Antiretroviral therapy vastly lowers the risk of spreading HIV for couples in which one partner has the virus and the other does not, even when they have condomless sex, researchers said Tuesday.
The study in the Journal of the American Medical Association (JAMA) is the largest of its kind to examine the question of how risky it is for so-called serodiscordant couples to have unprotected sex when the infected partner is suppressing his or her viral load with medication.
The research involved 900 couples — about two thirds of whom were men who have sex with men and the rest were heterosexual.
After a median of 1.3 years, the study found no cases in which the HIV-positive partner, who was taking medication to suppress the virus, infected the partner.

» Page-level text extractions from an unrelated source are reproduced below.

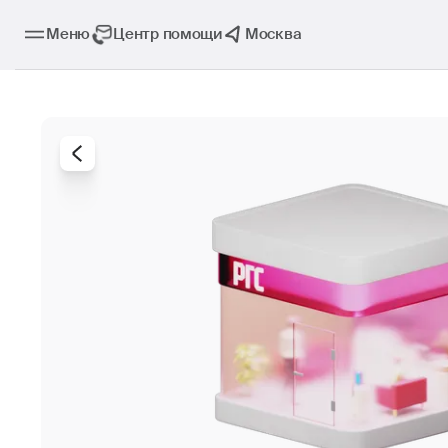
Меню
Центр помощи
Москва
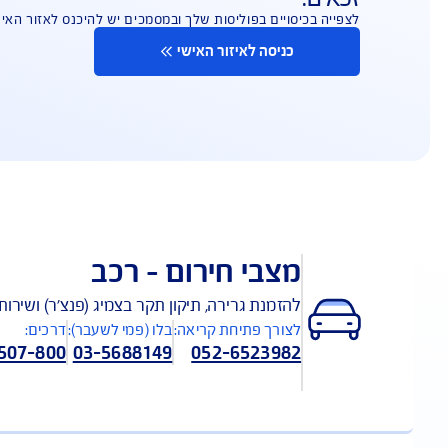
וקשורים לכיסויים ביטוחיים להם הנכם
יים בפוליסות שלך ובמסמכים יש להיכנס לאזור האישי
יסה לאיזור האישי
בי חירום – רכב
מנת גרירה, תיקון תקר בצמיג (פנצ'ר) ושירותי דרך נוספים –
רך פתיחת קריאה:
בלו (פמי לשעבר):
דרכים:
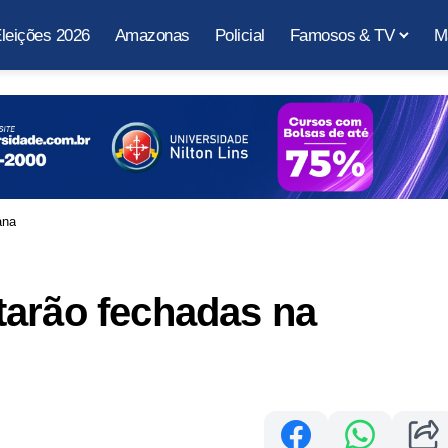
leições 2026
Amazonas
Policial
Famosos & TV
M
ana
tarão fechadas na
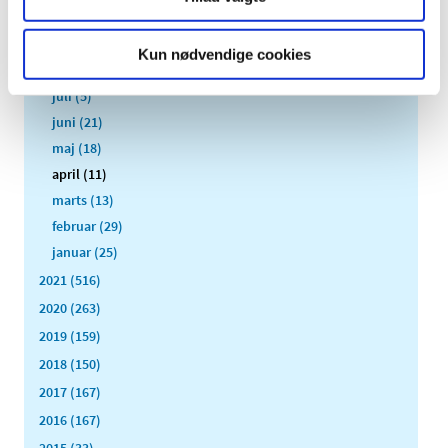
oktober (17)
september (13)
Kun nødvendige cookies
august (8)
juli (5)
juni (21)
maj (18)
april (11)
marts (13)
februar (29)
januar (25)
2021 (516)
2020 (263)
2019 (159)
2018 (150)
2017 (167)
2016 (167)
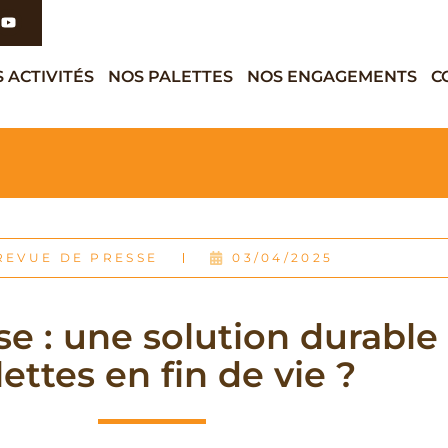
 ACTIVITÉS
NOS PALETTES
NOS ENGAGEMENTS
C
REVUE DE PRESSE
03/04/2025
e : une solution durable 
ettes en fin de vie ?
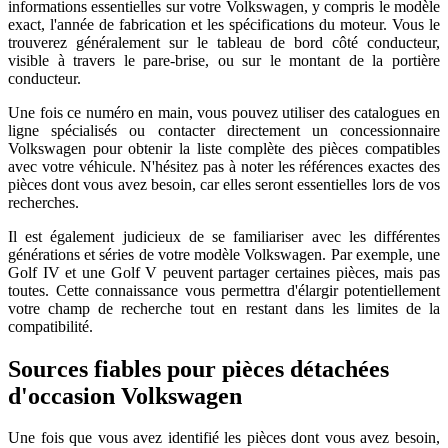
informations essentielles sur votre Volkswagen, y compris le modèle
exact, l'année de fabrication et les spécifications du moteur. Vous le
trouverez généralement sur le tableau de bord côté conducteur,
visible à travers le pare-brise, ou sur le montant de la portière
conducteur.
Une fois ce numéro en main, vous pouvez utiliser des catalogues en
ligne spécialisés ou contacter directement un concessionnaire
Volkswagen pour obtenir la liste complète des pièces compatibles
avec votre véhicule. N'hésitez pas à noter les références exactes des
pièces dont vous avez besoin, car elles seront essentielles lors de vos
recherches.
Il est également judicieux de se familiariser avec les différentes
générations et séries de votre modèle Volkswagen. Par exemple, une
Golf IV et une Golf V peuvent partager certaines pièces, mais pas
toutes. Cette connaissance vous permettra d'élargir potentiellement
votre champ de recherche tout en restant dans les limites de la
compatibilité.
Sources fiables pour pièces détachées
d'occasion Volkswagen
Une fois que vous avez identifié les pièces dont vous avez besoin,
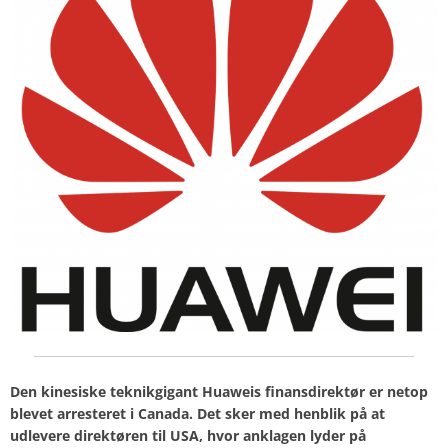
Den kinesiske teknikgigant Huaweis finansdirektør er netop
blevet arresteret i Canada. Det sker med henblik på at
udlevere direktøren til USA, hvor anklagen lyder på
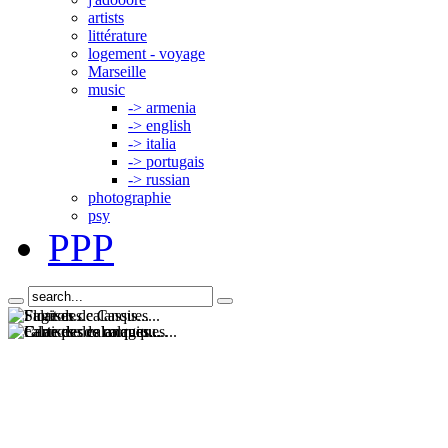
artists
littérature
logement - voyage
Marseille
music
-> armenia
-> english
-> italia
-> portugais
-> russian
photographie
psy
PPP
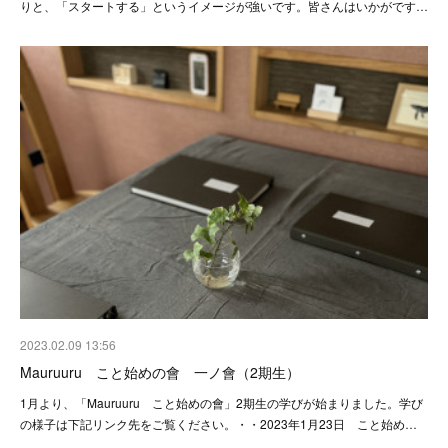
りと、「スタートする」というイメージが強いです。皆さんはいかがです…
2023.02.09 13:56
Mauruuru こと始めの會 一ノ會（2期生）
1月より、「Mauruuru こと始めの會」2期生の学びが始まりました。学び
の様子は下記リンク先をご覧ください。・・2023年1月23日 こと始め…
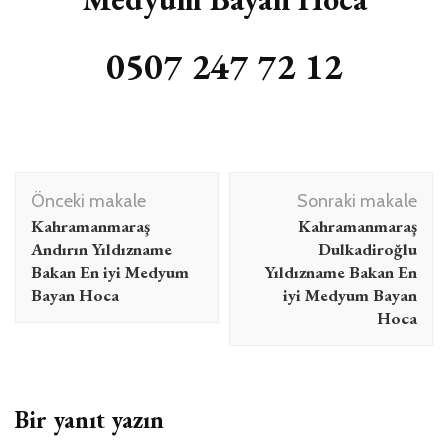
0507 247 72 12
Yazı
Önceki makale
Sonraki makale
dolaşımı
Kahramanmaraş
Kahramanmaraş
Andırın Yıldızname
Dulkadiroğlu
Bakan En iyi Medyum
Yıldızname Bakan En
Bayan Hoca
iyi Medyum Bayan
Hoca
Bir yanıt yazın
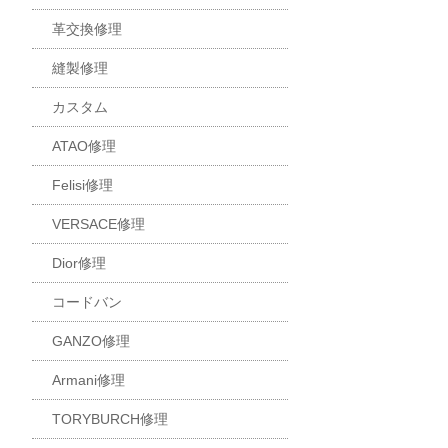
革交換修理
縫製修理
カスタム
ATAO修理
Felisi修理
VERSACE修理
Dior修理
コードバン
GANZO修理
Armani修理
TORYBURCH修理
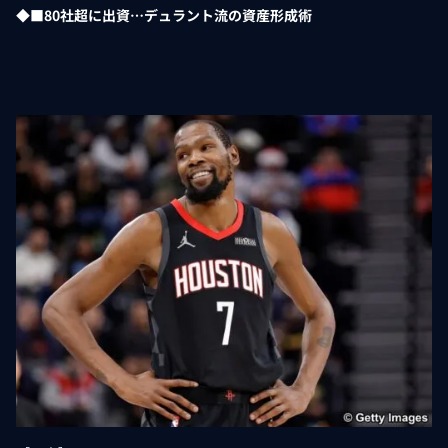
◆■80社超に出資…デュラント流の資産形成術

There were, however, 11 cases in which a partner who was HIV negative at the start of the study became infected with the virus that causes AIDS.
Ten of these cases involved gay men.
Researchers said eight of the newly HIV-positive partners admitted to having had unprotected sex outside the relationship.
In no cases could the person’s HIV infection be molecularly matched to the partner’s, giving researchers an in-couple transmission rate of zero.
However, they cautioned, more follow-up is needed.
“Although these results cannot directly provide an answer to the question of whether it is safe for serodifferent couples to practice condomless sex, this study provides informative data (especially for heterosexuals) for couples to base their personal acceptability of risk on,” said the study, led by Alison Rodger of University College London.
An accompanying editorial in JAMA by Eric Daar and Katya Corado of the Harbor-UCLA Medical Center, warned that couples should not take the study to mean that their risk of transmission is zero.
“For individuals who want to routinely or intermittently not use condoms with an HIV-infected partner, clinicians can indicate that the risk of HIV transmission appears small in the setting of continued viral suppression,” they wrote.
The HIV-positive partner should be using antiretrovirals for at least six months before the couple engages in condomless sex, they said.
“Moreover, clinicians need to be clear that even though the overall risk for HIV transmission may be small, the risk is not zero and the actual number is not known, especially for higher-risk groups such as MSM” (men who have sex with men).
They added that “more research is needed with larger numbers of couples and longer follow-up.”
The condomless sex occurred during periods when the HIV-positive partner had HIV-1 RNA load less than 200 copies/milliliter, said the study.
The research was carried out at 75 clinical sites in 14 European countries from 2010 to 2014.